一番總結后,便是頒發獎勵之時,按照大比前水流月定下的規則,所有前三甲的弟子均可獲得一份相應的獎勵。
而陳墨,則因為越階挑戰成功,成為唯一一個可以獲得雙重獎勵之人:低階法寶一件、低階丹藥數瓶、藏經閣三層以下任選功法一部;再加上中階法寶一件、中階丹藥數瓶、藏經閣四到六層任選功法一部。
值得一提的是,修真者所用的武器、防具,分為法器、法寶、靈寶和仙寶。
其中,法器最差,仙寶最優,又各自分為低、中、高三階。
法器是修為最低、財產最少的人用的,比如散修和小宗門里的低階弟子們。
而法寶的低、中、高三階則一般分別對應著凝氣期、筑基期和結丹期。
低階和中階的靈寶則是分別對應元嬰期和……
對于獎勵中的法寶,這些得到獎勵的弟子們,可以憑借宗主水流月頒發的令牌進入煉器閣倉庫,只要不超出獎勵范圍,可以任意挑選;而丹藥,則是憑借令牌進入煉丹閣倉庫,挑選自己所需要的丹藥數瓶;至于功法,自然是去藏經閣的相應樓層挑選,只是這些功法只能用玉牒拓印一份出來,是不能直接將原本帶出的,這是規矩。
得到宗主頒發的令牌后,十八個奪得前三甲席位的弟子,各自奔向自己最迫切想要得到獎勵的地方,有的缺少稱手的法寶,便直奔煉器閣;有的正急需某種靈丹,便直奔煉丹閣;有的則希望能有一種更高深的功法修煉,便直奔藏經閣……
陳墨權衡了一下,丹藥自己可以煉制,功法的原本也不會被帶走,所以,他直接奔向了煉器閣,只有那里的東西,具有唯一性。
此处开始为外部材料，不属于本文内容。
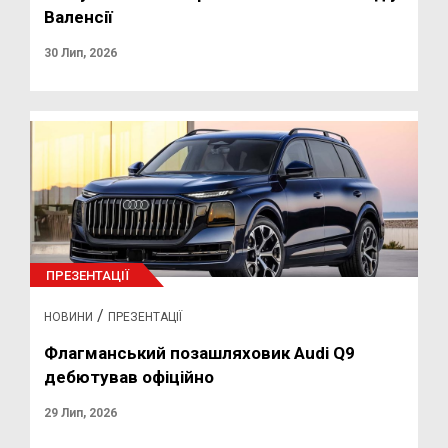
Валенсії
30 Лип, 2026
ПРЕЗЕНТАЦІЇ
/
НОВИНИ
ПРЕЗЕНТАЦІЇ
Флагманський позашляховик Audi Q9
дебютував офіційно
29 Лип, 2026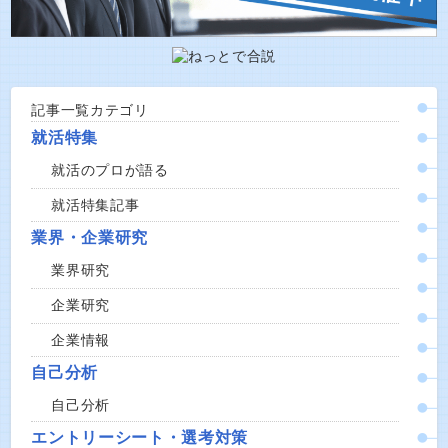
記事一覧カテゴリ
就活特集
就活のプロが語る
就活特集記事
業界・企業研究
業界研究
企業研究
企業情報
自己分析
自己分析
エントリーシート・選考対策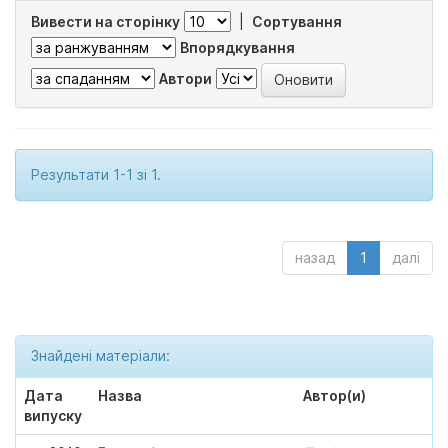
Вивести на сторінку
|
Сортування
Впорядкування
Автори
Результати 1-1 зі 1.
назад
1
далі
Знайдені матеріали:
Дата
Назва
Автор(и)
випуску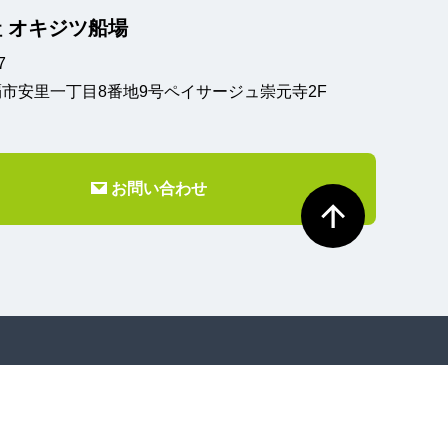
 オキジツ船場
7
市安里一丁目8番地9号
ペイサージュ崇元寺2F
お問い合わせ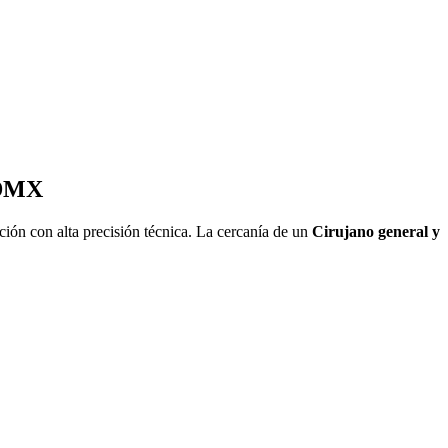
CDMX
ión con alta precisión técnica. La cercanía de un
Cirujano general y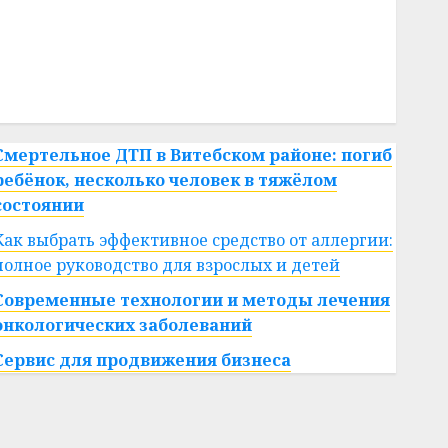
#сша
#телефон
#технологии
#умер
#учёный
#цена
Брест
Китай
гибель
интерьер
медицина
спорт
Смертельное ДТП в Витебском районе: погиб
ребёнок, несколько человек в тяжёлом
состоянии
Как выбрать эффективное средство от аллергии:
полное руководство для взрослых и детей
Современные технологии и методы лечения
онкологических заболеваний
Сервис для продвижения бизнеса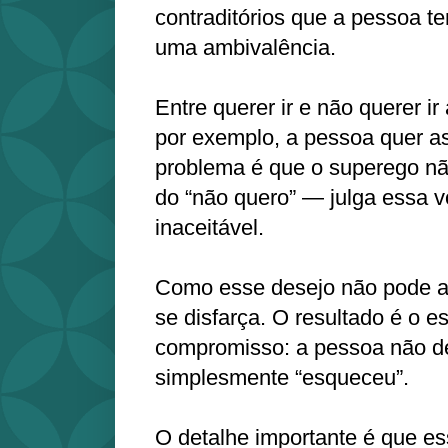
contraditórios que a pessoa
uma ambivalência.
Entre querer ir e não querer 
por exemplo, a pessoa quer a
problema é que o superego nã
do “não quero” — julga essa vo
inaceitável.
Como esse desejo não pode ap
se disfarça. O resultado é o 
compromisso: a pessoa não dec
simplesmente “esqueceu”.
O detalhe importante é que e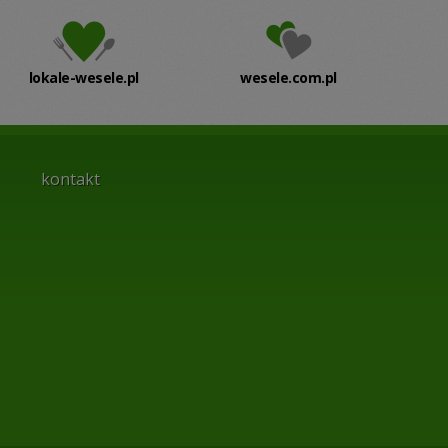
lokale-wesele.pl
wesele.com.pl
kontakt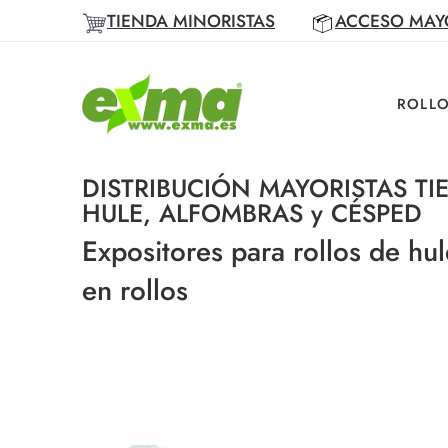
TIENDA MINORISTAS
ACCESO MAY
ROLLO
DISTRIBUCIÓN MAYORISTAS TI
HULE, ALFOMBRAS y CÉSPED
Expositores para rollos de hul
en rollos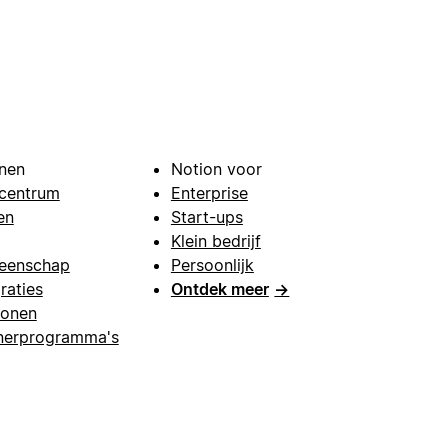
nen
Notion voor
centrum
Enterprise
en
Start-ups
Klein bedrijf
eenschap
Persoonlijk
raties
Ontdek meer
→
lonen
nerprogramma's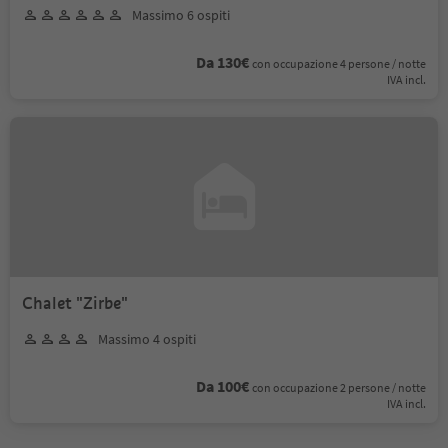
Massimo 6 ospiti
Da 130€
con occupazione 4 persone / notte
IVA incl.
Chalet "Zirbe"
Massimo 4 ospiti
Da 100€
con occupazione 2 persone / notte
IVA incl.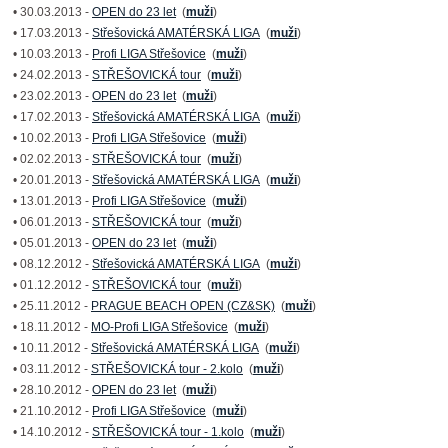
• 30.03.2013 -
OPEN do 23 let
(
muži
)
• 17.03.2013 -
Střešovická AMATÉRSKÁ LIGA
(
muži
)
• 10.03.2013 -
Profi LIGA Střešovice
(
muži
)
• 24.02.2013 -
STŘEŠOVICKÁ tour
(
muži
)
• 23.02.2013 -
OPEN do 23 let
(
muži
)
• 17.02.2013 -
Střešovická AMATÉRSKÁ LIGA
(
muži
)
• 10.02.2013 -
Profi LIGA Střešovice
(
muži
)
• 02.02.2013 -
STŘEŠOVICKÁ tour
(
muži
)
• 20.01.2013 -
Střešovická AMATÉRSKÁ LIGA
(
muži
)
• 13.01.2013 -
Profi LIGA Střešovice
(
muži
)
• 06.01.2013 -
STŘEŠOVICKÁ tour
(
muži
)
• 05.01.2013 -
OPEN do 23 let
(
muži
)
• 08.12.2012 -
Střešovická AMATÉRSKÁ LIGA
(
muži
)
• 01.12.2012 -
STŘEŠOVICKÁ tour
(
muži
)
• 25.11.2012 -
PRAGUE BEACH OPEN (CZ&SK)
(
muži
)
• 18.11.2012 -
MO-Profi LIGA Střešovice
(
muži
)
• 10.11.2012 -
Střešovická AMATÉRSKÁ LIGA
(
muži
)
• 03.11.2012 -
STŘEŠOVICKÁ tour - 2.kolo
(
muži
)
• 28.10.2012 -
OPEN do 23 let
(
muži
)
• 21.10.2012 -
Profi LIGA Střešovice
(
muži
)
• 14.10.2012 -
STŘEŠOVICKÁ tour - 1.kolo
(
muži
)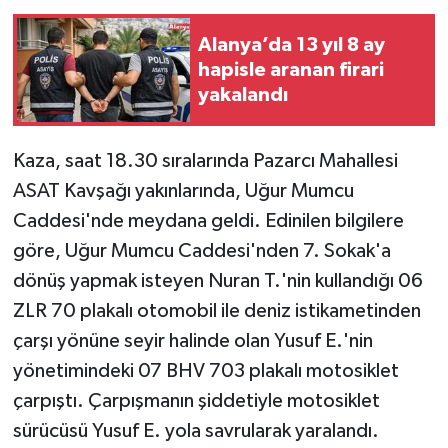
Alanya’da 13 yıl 8 ay
hapisle aranan firari
yakalandı
Kaza, saat 18.30 sıralarında Pazarcı Mahallesi
ASAT Kavşağı yakınlarında, Uğur Mumcu
Caddesi'nde meydana geldi. Edinilen bilgilere
göre, Uğur Mumcu Caddesi'nden 7. Sokak'a
dönüş yapmak isteyen Nuran T.'nin kullandığı 06
ZLR 70 plakalı otomobil ile deniz istikametinden
çarşı yönüne seyir halinde olan Yusuf E.'nin
yönetimindeki 07 BHV 703 plakalı motosiklet
çarpıştı. Çarpışmanın şiddetiyle motosiklet
sürücüsü Yusuf E. yola savrularak yaralandı.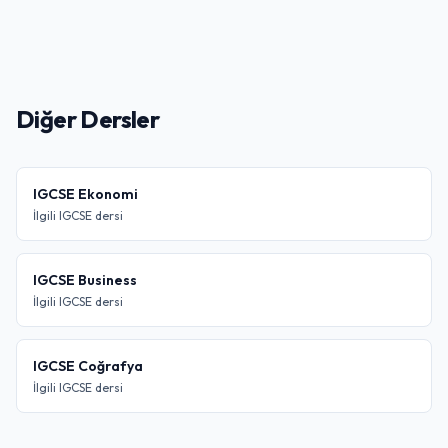
Diğer Dersler
IGCSE Ekonomi
İlgili IGCSE dersi
IGCSE Business
İlgili IGCSE dersi
IGCSE Coğrafya
İlgili IGCSE dersi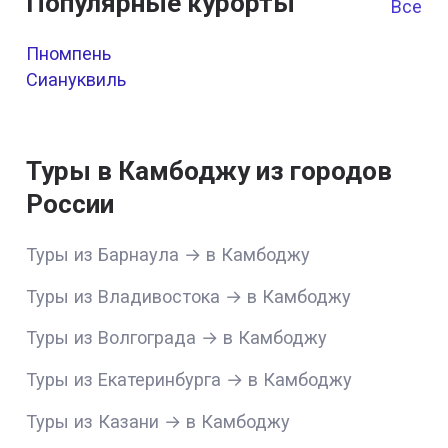
Популярные курорты
Все к
Пномпень
Сиануквиль
Туры в Камбоджу из городов
России
Туры из Барнаула → в Камбоджу
Туры из Владивостока → в Камбоджу
Туры из Волгограда → в Камбоджу
Туры из Екатеринбурга → в Камбоджу
Туры из Казани → в Камбоджу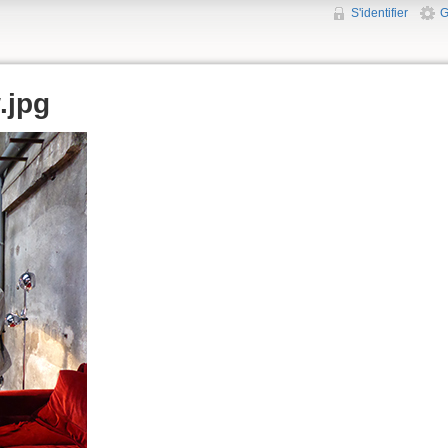
S'identifier
G
.jpg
若
是適合自己的法器被別人捷足先登,那可就想哭都來不及了。
為了不招惹不必要的麻煩,陳墨只是疾速狂奔,并沒有用出瞬移之術,否則的話,以他如今的菌絲網絡,可以連眨眼的時間都不用,便到達煉器閣。
假裝氣喘吁吁地來到煉器閣外,出示了令牌這后,負責守衛的弟子給他放了行。
這些弟子說來也有些無奈,今天是大比的最后一天,按理說也是比斗最為精彩、激烈的一天,可偏偏就是這一天,輪到了他們當值,不得不說是一種背運。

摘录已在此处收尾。